Chaque année, le débat refait surface au sein de la communauté musulmane de France. Peut-on participer aux fêtes de fin d’année ? On lit un peu partout, notamment sur les réseaux sociaux, que Noël est « haram », que le Jour de l’an est une innovation (bid’a) … Même le fait de souhaiter bonne fêtes à nos amis chrétiens serait illicite.

Ahmed Miktar, imam à Villeneuve-d’Ascq, président de l’association des imams de France et président de l’aumonerie hospitalière des Hauts-de-France, est moins catégorique. « Aujourd’hui, qu’est-ce qu’une fête », demande-t-il ? Autrement dit, Noël est-il est une fête religieuse ? « Il s’agit en réalité d’une fête païenne », indique Ahmed Mikhtar qui tempère cependant : « Si Noël est lié à la chrétienté, à la naissance du Christ, rien n’empêche le musulman de souhaiter une bonne fête de Noël à ceux qui la célèbrent. »

Mais certains pratiquants n’hésitent pas à avancer les textes sacrés pour dire qu’il ne faut pas souhaiter ou participer aux fêtes de fin d’année. Pour l’imam de Villeneuve-d’Ascq, ces textes disent en réalité l’inverse.

Comme les versets 8 et 9 de la sourate 60 du Coran, qui imposent d’être bienséants et équitables avec les non-musulmans qui ne nous « combattent pas », ne nous « chassent pas » et ne nous « expulsent pas ». Chaque année, les prêtres, évêques et même le pape souhaitent aux musulmans du monde entier un bon ramadan. Pourquoi ne pourrait-on pas souhaiter un joyeux Noël ou une bonne année ? Les textes « exigent que nous soyons bons et bienséants », affirme Ahmed Mikhtar qui résume ainsi ce débat : « Qui interdirait de souhaiter du bien à autrui ? »
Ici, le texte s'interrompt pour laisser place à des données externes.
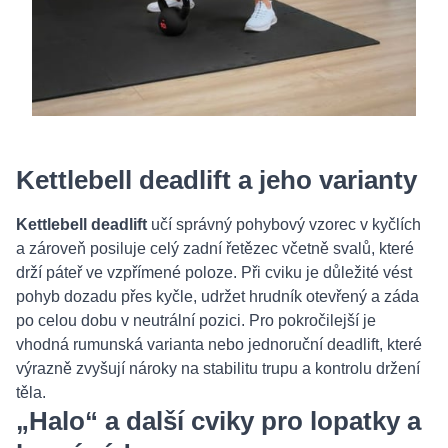
Kettlebell deadlift a jeho varianty
Kettlebell deadlift
učí správný pohybový vzorec v kyčlích
a zároveň posiluje celý zadní řetězec včetně svalů, které
drží páteř ve vzpřímené poloze. Při cviku je důležité vést
pohyb dozadu přes kyčle, udržet hrudník otevřený a záda
po celou dobu v neutrální pozici. Pro pokročilejší je
vhodná rumunská varianta nebo jednoruční deadlift, které
výrazně zvyšují nároky na stabilitu trupu a kontrolu držení
těla.
„Halo“ a další cviky pro lopatky a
Peut-on fêter Noël nous aussi ?

Reste que la question qui fait le plus débattre est celle de pouvoir ou non participer aux festivités de fin d’année, du réveillon du nouvel an à celui de Noël. Ahmed Mikhtar est là aussi catégorique : Noël est une fête familiale, conviviale, une fête qui réunit. Il n’est donc pas interdit pour les musulmans d’y participer quand ils y sont conviés par leur famille ou leurs amis. Car Noël, c’est avant tout de « rendre les gens heureux, l’occasion d’être ensemble et de partager, et qui interdirait cela ? ». L’important, souligne le responsable religieux, est de partager les valeurs humaines sans se départir de la spécificité de sa foi. En somme, on partage un moment familial, convivial si l’on y est convié tout en préservant sa foi et son identité musulmane. Et « s’il y a quelque chose qui est contraire à ma foi, je n’ai qu’à m’en écarter. »

Mais pourquoi une telle peur de fêter Noël ? Les musulmans craignent de participer à une fête religieuse. Mais « les réveillons sont plus festifs que rituels », résume Ahmed Mikhtar qui rappelle que « ceux qui pratiquent le rite vont à la messe de minuit. » S’asseoir autour d’une table pour partager un bon repas relève plutôt de la fête que de la prière. On peut donc, selon le président de l’association des imams de France, participer aux repas de fin d’année pour la simple et bonne raison que la famille et faire le bien sont encouragés, tant que nous ne sommes pas dans le domaine de la pratique du culte.